Document structure recognition data:
◆ ◆ ◆

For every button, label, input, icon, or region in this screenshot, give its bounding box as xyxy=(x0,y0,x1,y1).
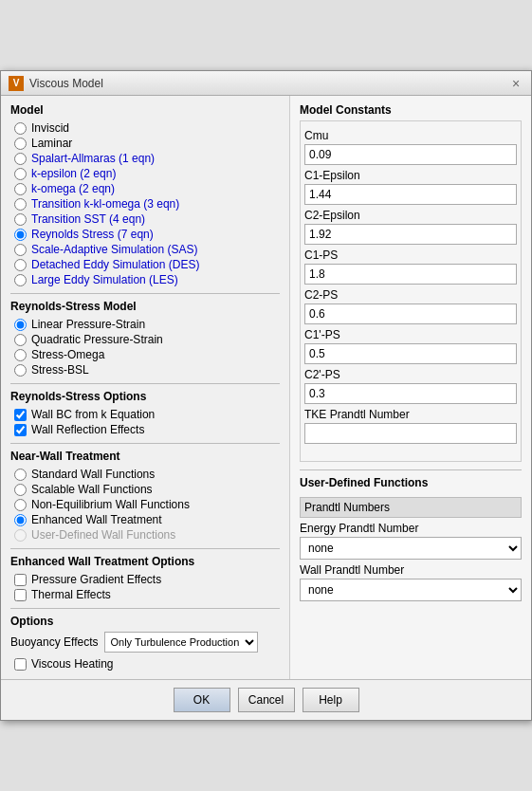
buoyancy-label: Buoyancy Effects xyxy=(10,635,99,649)
const-c1ps-input[interactable] xyxy=(304,264,517,285)
energy-prandtl-select[interactable]: none xyxy=(300,537,522,560)
near-wall-section-title: Near-Wall Treatment xyxy=(10,450,280,463)
wall-bc-option[interactable]: Wall BC from k Equation xyxy=(10,407,280,422)
energy-prandtl-label: Energy Prandtl Number xyxy=(300,522,522,535)
thermal-effects-option[interactable]: Thermal Effects xyxy=(10,587,280,602)
nw-enhanced[interactable]: Enhanced Wall Treatment xyxy=(10,512,280,527)
const-c2epsilon-label: C2-Epsilon xyxy=(304,209,517,222)
const-c1prime-ps-input[interactable] xyxy=(304,343,517,364)
const-cmu-input[interactable] xyxy=(304,144,517,165)
model-komega[interactable]: k-omega (2 eqn) xyxy=(10,181,280,196)
model-kepsilon[interactable]: k-epsilon (2 eqn) xyxy=(10,166,280,181)
ok-button[interactable]: OK xyxy=(174,688,230,712)
options-section-title: Options xyxy=(10,615,280,628)
main-content: Model Inviscid Laminar Spalart-Allmaras … xyxy=(1,96,531,679)
nw-user-defined[interactable]: User-Defined Wall Functions xyxy=(10,527,280,543)
model-reynolds-stress[interactable]: Reynolds Stress (7 eqn) xyxy=(10,227,280,242)
rs-stress-omega[interactable]: Stress-Omega xyxy=(10,347,280,362)
model-constants-scroll[interactable]: Cmu C1-Epsilon C2-Epsilon C1-PS C2-PS C1… xyxy=(300,120,522,462)
title-bar: V Viscous Model × xyxy=(1,71,531,96)
wall-reflection-option[interactable]: Wall Reflection Effects xyxy=(10,422,280,437)
model-les[interactable]: Large Eddy Simulation (LES) xyxy=(10,272,280,287)
footer: OK Cancel Help xyxy=(1,679,531,720)
model-des[interactable]: Detached Eddy Simulation (DES) xyxy=(10,257,280,272)
model-spalart[interactable]: Spalart-Allmaras (1 eqn) xyxy=(10,151,280,166)
rs-linear-ps[interactable]: Linear Pressure-Strain xyxy=(10,317,280,332)
buoyancy-row: Buoyancy Effects Only Turbulence Product… xyxy=(10,632,280,653)
const-c1epsilon-label: C1-Epsilon xyxy=(304,169,517,182)
buoyancy-select[interactable]: Only Turbulence Production All Species xyxy=(104,632,258,653)
const-c2ps-input[interactable] xyxy=(304,304,517,324)
right-panel: Model Constants Cmu C1-Epsilon C2-Epsilo… xyxy=(290,96,531,679)
model-transition-kkl[interactable]: Transition k-kl-omega (3 eqn) xyxy=(10,196,280,212)
left-panel: Model Inviscid Laminar Spalart-Allmaras … xyxy=(1,96,290,679)
model-sas[interactable]: Scale-Adaptive Simulation (SAS) xyxy=(10,242,280,257)
const-c1ps-label: C1-PS xyxy=(304,248,517,262)
model-laminar[interactable]: Laminar xyxy=(10,136,280,151)
const-c2ps-label: C2-PS xyxy=(304,288,517,302)
wall-prandtl-select[interactable]: none xyxy=(300,579,522,601)
help-button[interactable]: Help xyxy=(303,688,359,712)
const-c2prime-ps-label: C2'-PS xyxy=(304,368,517,381)
window-title: Viscous Model xyxy=(29,77,508,90)
close-button[interactable]: × xyxy=(508,76,523,91)
model-constants-title: Model Constants xyxy=(300,103,522,117)
nw-non-equilibrium[interactable]: Non-Equilibrium Wall Functions xyxy=(10,497,280,512)
pressure-gradient-option[interactable]: Pressure Gradient Effects xyxy=(10,572,280,587)
model-transition-sst[interactable]: Transition SST (4 eqn) xyxy=(10,212,280,227)
const-cmu-label: Cmu xyxy=(304,129,517,142)
const-c1epsilon-input[interactable] xyxy=(304,184,517,205)
const-c2epsilon-input[interactable] xyxy=(304,224,517,245)
nw-scalable[interactable]: Scalable Wall Functions xyxy=(10,482,280,497)
udf-section: Prandtl Numbers Energy Prandtl Number no… xyxy=(300,497,522,601)
viscous-heating-option[interactable]: Viscous Heating xyxy=(10,656,280,671)
wall-prandtl-label: Wall Prandtl Number xyxy=(300,563,522,577)
model-section-title: Model xyxy=(10,103,280,117)
nw-standard[interactable]: Standard Wall Functions xyxy=(10,467,280,482)
app-icon: V xyxy=(9,76,24,91)
const-c1prime-ps-label: C1'-PS xyxy=(304,328,517,341)
viscous-model-window: V Viscous Model × Model Inviscid Laminar… xyxy=(0,70,532,721)
rs-stress-bsl[interactable]: Stress-BSL xyxy=(10,362,280,377)
const-tke-input[interactable] xyxy=(304,423,517,444)
const-tke-label: TKE Prandtl Number xyxy=(304,408,517,421)
rs-model-section-title: Reynolds-Stress Model xyxy=(10,300,280,313)
model-inviscid[interactable]: Inviscid xyxy=(10,120,280,136)
prandtl-section-title: Prandtl Numbers xyxy=(300,497,522,518)
rs-options-section-title: Reynolds-Stress Options xyxy=(10,390,280,403)
cancel-button[interactable]: Cancel xyxy=(238,688,295,712)
rs-quadratic-ps[interactable]: Quadratic Pressure-Strain xyxy=(10,332,280,347)
const-c2prime-ps-input[interactable] xyxy=(304,383,517,404)
ewt-section-title: Enhanced Wall Treatment Options xyxy=(10,555,280,568)
udf-section-title: User-Defined Functions xyxy=(300,476,522,489)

◆ ◆ ◆

▶ [What is expected]: Would you return the records exactly as written, minus any image?

▶ [Task answer]:
For every button, label, input, icon, or region in this screenshot, give its bounding box as xyxy=(x0,y0,x1,y1).
buoyancy-label: Buoyancy Effects xyxy=(10,635,99,649)
const-c1ps-input[interactable] xyxy=(304,264,517,285)
energy-prandtl-select[interactable]: none xyxy=(300,537,522,560)
near-wall-section-title: Near-Wall Treatment xyxy=(10,450,280,463)
wall-bc-option[interactable]: Wall BC from k Equation xyxy=(10,407,280,422)
energy-prandtl-label: Energy Prandtl Number xyxy=(300,522,522,535)
thermal-effects-option[interactable]: Thermal Effects xyxy=(10,587,280,602)
nw-enhanced[interactable]: Enhanced Wall Treatment xyxy=(10,512,280,527)
const-c2epsilon-label: C2-Epsilon xyxy=(304,209,517,222)
const-c1prime-ps-input[interactable] xyxy=(304,343,517,364)
const-cmu-input[interactable] xyxy=(304,144,517,165)
model-komega[interactable]: k-omega (2 eqn) xyxy=(10,181,280,196)
model-kepsilon[interactable]: k-epsilon (2 eqn) xyxy=(10,166,280,181)
ok-button[interactable]: OK xyxy=(174,688,230,712)
options-section-title: Options xyxy=(10,615,280,628)
main-content: Model Inviscid Laminar Spalart-Allmaras … xyxy=(1,96,531,679)
nw-user-defined[interactable]: User-Defined Wall Functions xyxy=(10,527,280,543)
model-reynolds-stress[interactable]: Reynolds Stress (7 eqn) xyxy=(10,227,280,242)
rs-stress-omega[interactable]: Stress-Omega xyxy=(10,347,280,362)
model-constants-scroll[interactable]: Cmu C1-Epsilon C2-Epsilon C1-PS C2-PS C1… xyxy=(300,120,522,462)
title-bar: V Viscous Model × xyxy=(1,71,531,96)
wall-reflection-option[interactable]: Wall Reflection Effects xyxy=(10,422,280,437)
model-les[interactable]: Large Eddy Simulation (LES) xyxy=(10,272,280,287)
footer: OK Cancel Help xyxy=(1,679,531,720)
model-des[interactable]: Detached Eddy Simulation (DES) xyxy=(10,257,280,272)
model-spalart[interactable]: Spalart-Allmaras (1 eqn) xyxy=(10,151,280,166)
rs-linear-ps[interactable]: Linear Pressure-Strain xyxy=(10,317,280,332)
buoyancy-row: Buoyancy Effects Only Turbulence Product… xyxy=(10,632,280,653)
const-c1epsilon-label: C1-Epsilon xyxy=(304,169,517,182)
buoyancy-select[interactable]: Only Turbulence Production All Species xyxy=(104,632,258,653)
const-c2ps-input[interactable] xyxy=(304,304,517,324)
right-panel: Model Constants Cmu C1-Epsilon C2-Epsilo… xyxy=(290,96,531,679)
model-transition-kkl[interactable]: Transition k-kl-omega (3 eqn) xyxy=(10,196,280,212)
left-panel: Model Inviscid Laminar Spalart-Allmaras … xyxy=(1,96,290,679)
model-sas[interactable]: Scale-Adaptive Simulation (SAS) xyxy=(10,242,280,257)
const-c1ps-label: C1-PS xyxy=(304,248,517,262)
model-laminar[interactable]: Laminar xyxy=(10,136,280,151)
const-c2ps-label: C2-PS xyxy=(304,288,517,302)
wall-prandtl-select[interactable]: none xyxy=(300,579,522,601)
help-button[interactable]: Help xyxy=(303,688,359,712)
const-c2prime-ps-label: C2'-PS xyxy=(304,368,517,381)
window-title: Viscous Model xyxy=(29,77,508,90)
close-button[interactable]: × xyxy=(508,76,523,91)
model-constants-title: Model Constants xyxy=(300,103,522,117)
nw-non-equilibrium[interactable]: Non-Equilibrium Wall Functions xyxy=(10,497,280,512)
pressure-gradient-option[interactable]: Pressure Gradient Effects xyxy=(10,572,280,587)
model-transition-sst[interactable]: Transition SST (4 eqn) xyxy=(10,212,280,227)
const-cmu-label: Cmu xyxy=(304,129,517,142)
const-c1epsilon-input[interactable] xyxy=(304,184,517,205)
const-c2epsilon-input[interactable] xyxy=(304,224,517,245)
nw-scalable[interactable]: Scalable Wall Functions xyxy=(10,482,280,497)
udf-section: Prandtl Numbers Energy Prandtl Number no… xyxy=(300,497,522,601)
viscous-heating-option[interactable]: Viscous Heating xyxy=(10,656,280,671)
wall-prandtl-label: Wall Prandtl Number xyxy=(300,563,522,577)
model-section-title: Model xyxy=(10,103,280,117)
nw-standard[interactable]: Standard Wall Functions xyxy=(10,467,280,482)
app-icon: V xyxy=(9,76,24,91)
const-c1prime-ps-label: C1'-PS xyxy=(304,328,517,341)
viscous-model-window: V Viscous Model × Model Inviscid Laminar… xyxy=(0,70,532,721)
rs-stress-bsl[interactable]: Stress-BSL xyxy=(10,362,280,377)
const-tke-input[interactable] xyxy=(304,423,517,444)
const-tke-label: TKE Prandtl Number xyxy=(304,408,517,421)
rs-model-section-title: Reynolds-Stress Model xyxy=(10,300,280,313)
model-inviscid[interactable]: Inviscid xyxy=(10,120,280,136)
prandtl-section-title: Prandtl Numbers xyxy=(300,497,522,518)
rs-options-section-title: Reynolds-Stress Options xyxy=(10,390,280,403)
cancel-button[interactable]: Cancel xyxy=(238,688,295,712)
rs-quadratic-ps[interactable]: Quadratic Pressure-Strain xyxy=(10,332,280,347)
const-c2prime-ps-input[interactable] xyxy=(304,383,517,404)
ewt-section-title: Enhanced Wall Treatment Options xyxy=(10,555,280,568)
udf-section-title: User-Defined Functions xyxy=(300,476,522,489)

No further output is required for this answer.